Accanto all’attività professorale, nel corso degli anni Ottanta il M. consolidò la sua presenza sulla scena intellettuale romana prendendo parte alla sodalitas pomponiana. A quel periodo risale una raccolta epistolare di scuola (Biblioteca apost. Vaticana, Ottob. lat., 1982, cc. 24-50), dove figurano diverse lettere inviate o ricevute da un Marsus ad altri sodali (Ciriaco Lene, Giuliano Ceci, Pomponio Leto), per lo più attribuite al M. da W. Bracke, che documentano – al di là del loro carattere autentico o fittizio – un fitto scambio di natura amicale. Il 18 apr. 1482 il M. fu presente alla celebrazione anniversaria per la morte del Platina, suo grande amico (è probabile che si riferiscano al M. i due cenni, di cui uno al «Marso meo», nel De honesta voluptate), tenuta in S. Maria Maggiore. A conferma della presenza di spicco nel sodalizio accademico, è citato da Paolo Marsi nella praefatio in versi al libro VI dell’edizione dei Fasti di Ovidio (Venezia, B. Torti, 1482, c. yIIv) come terzo, dopo Pomponio e Antonio Volsco, tra gli «academiae fulgentia lumina». Con loro, il 20 apr. 1483, nella residenza di Pomponio sul Quirinale, il M. animò le celebrazioni del Natale Urbis Romae, benché non sia stato lui a pronunziarvi il discorso inaugurale (come suppone Adinolfi), bensì Paolo Marsi. Nelle Palilie del 1484, quando fu conferita la laurea poetica a Lorenzo Bonincontri e a Elio Lampridio Cerva, il M. figurò nel collegio dei censores insieme con Pomponio e Giovanni Sulpizio da Veroli (Biblioteca apost. Vaticana, Vat. lat., 2836, c. 325v). Insieme con il Verulano, peraltro, il M. fu anche protagonista del dialogo-invettiva De Cantalycii Gondisalvia, attribuito da G.B. Festa a Pier Francesco Giustolo e rivolto contro il poeta Giovan Battista Valentini detto il Cantalicio (ibid., 7179, cc. 130-138).
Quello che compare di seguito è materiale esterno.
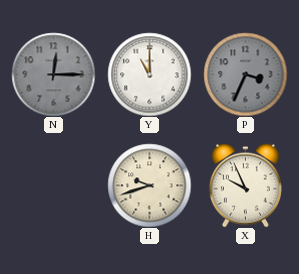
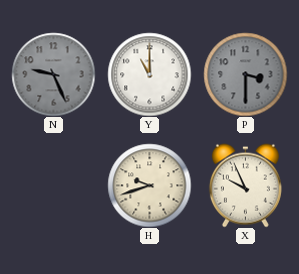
N: 12:15 -> 9:26
P: 3:34 -> 3:30
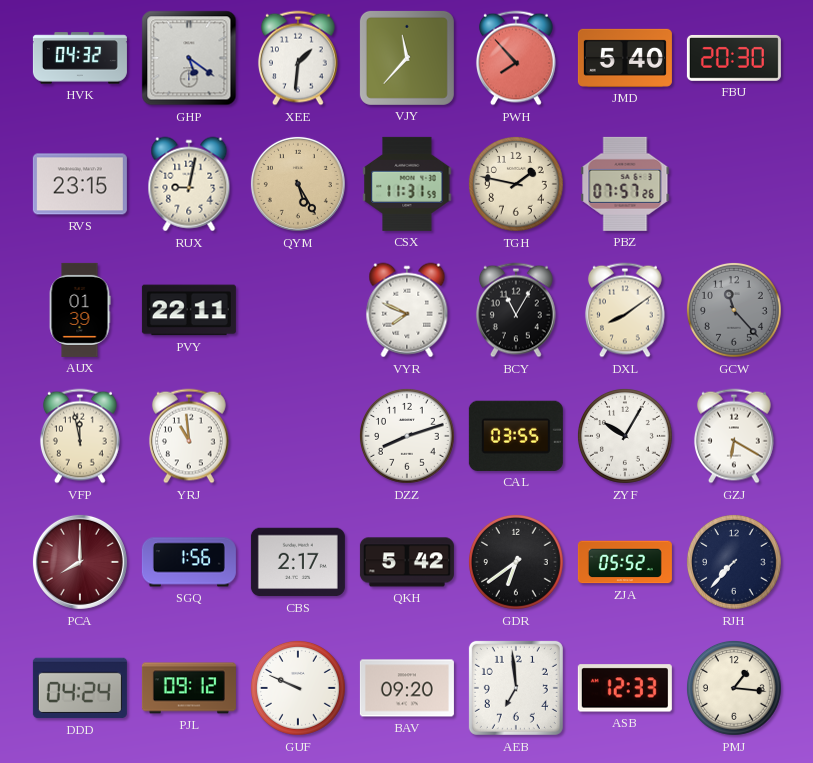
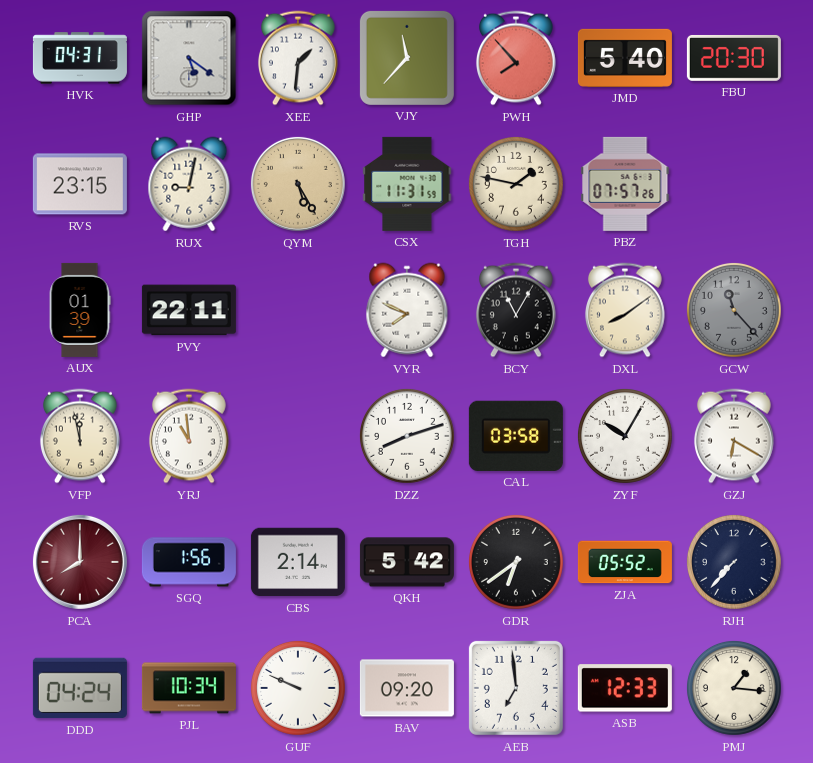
HVK: 04:32 -> 04:31
CAL: 03:55 -> 03:58
CBS: 2:17 -> 2:14
PJL: 09:12 -> 10:34
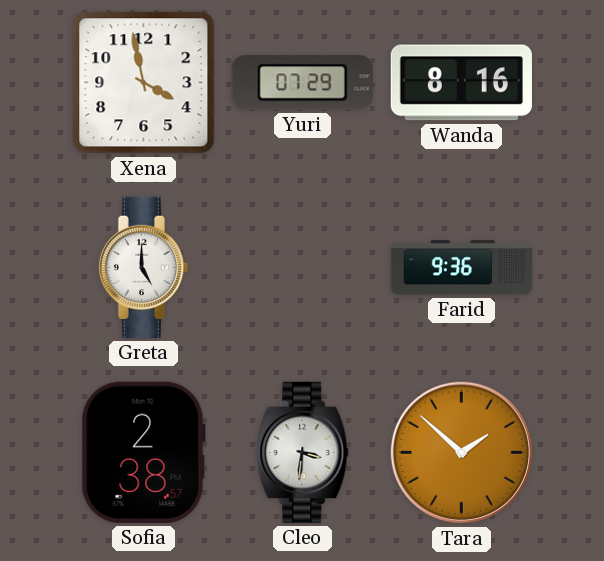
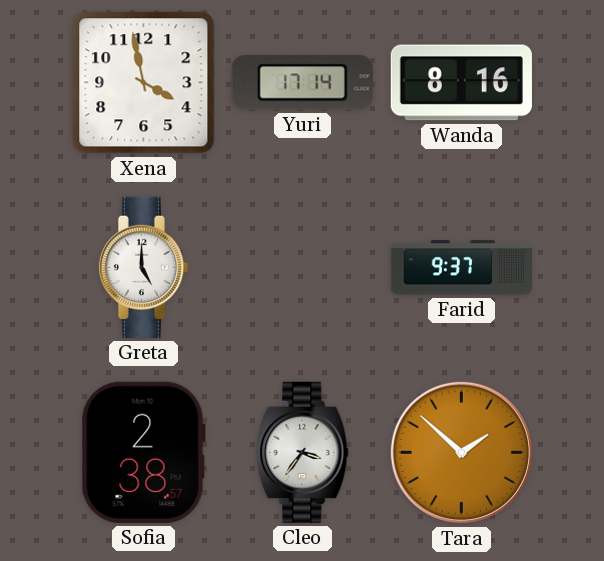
Yuri: 07:29 -> 17:14
Farid: 9:36 -> 9:37
Cleo: 3:31 -> 3:36
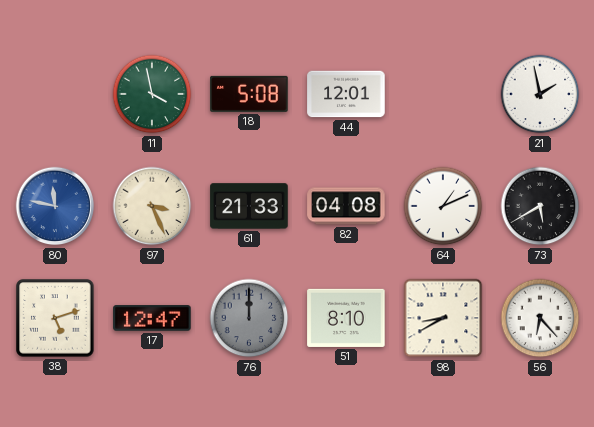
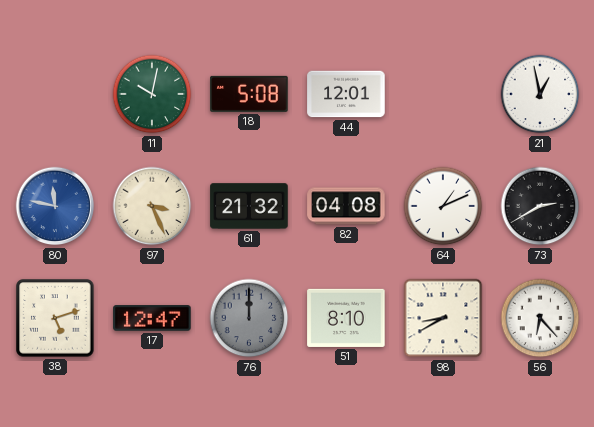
11: 3:58 -> 10:02
21: 1:58 -> 12:58
61: 21:33 -> 21:32
73: 5:40 -> 2:40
Il 26 dic. 1482 il M. tenne la sua prima orazione pubblica in S. Pietro. Nell’Oratio in die Sancti Stephani, dedicata al cardinale Stefano Nardini (Roma, S. Plannck, 1482), presentandosi come Mantuani contubernalis, cioè familiare del cardinale Gonzaga, si cimentò per la prima volta in una prova di oratoria sacra, che negli anni a venire avrebbe costituito, accanto all’insegnamento, l’altro ambito del suo impegno umanistico.

Il 6 maggio 1483 uscì la interpretatio ai Punica di Silio Italico (Venezia, B. Torti), con il corredo di un ampio repertorio di fonti latine e greche (a l. VIII, v. 507 interessa la biografia del M. il richiamo all’«oppidulum, quod Cesas appellant indigenae, meum natale solum», cc. m2v-3r). Nel 1484 il M. fu oratore coram pontifice in due occasioni: dinanzi a Sisto IV, recitando a S. Pietro il 26 maggio la Oratio in die Ascensionis de immortalitate animae, e il 27 dicembre, dinanzi a Innocenzo VIII, il Panegyricus in memoriam s. Iohannis Evangelistae. La prima delle due orazioni era dedicata al cardinale Raffaele Riario, divenuto protettore del M. dopo la morte di Francesco Gonzaga (1483), ma presso il quale già dal 1478 è attestata la posizione del M. come caudatarius. A Riario si deve un canonicato ottenuto dal M. in S. Lorenzo in Damaso, di cui il cardinale aveva il titolo dal 1480. In tale veste il M. nel 1487 pronunciò l’Oratio in die S. Stephani nella cappella Sistina alla presenza di papa e cardinali, evocando tra l’altro l’attualità di un’eventuale crociata contro i Turchi. La stampa, per i tipi di Silber, senza data, è anteriore al 2 ott. 1488, data di morte del dedicatario, l’arcivescovo di Milano Giovanni Arcimboldi.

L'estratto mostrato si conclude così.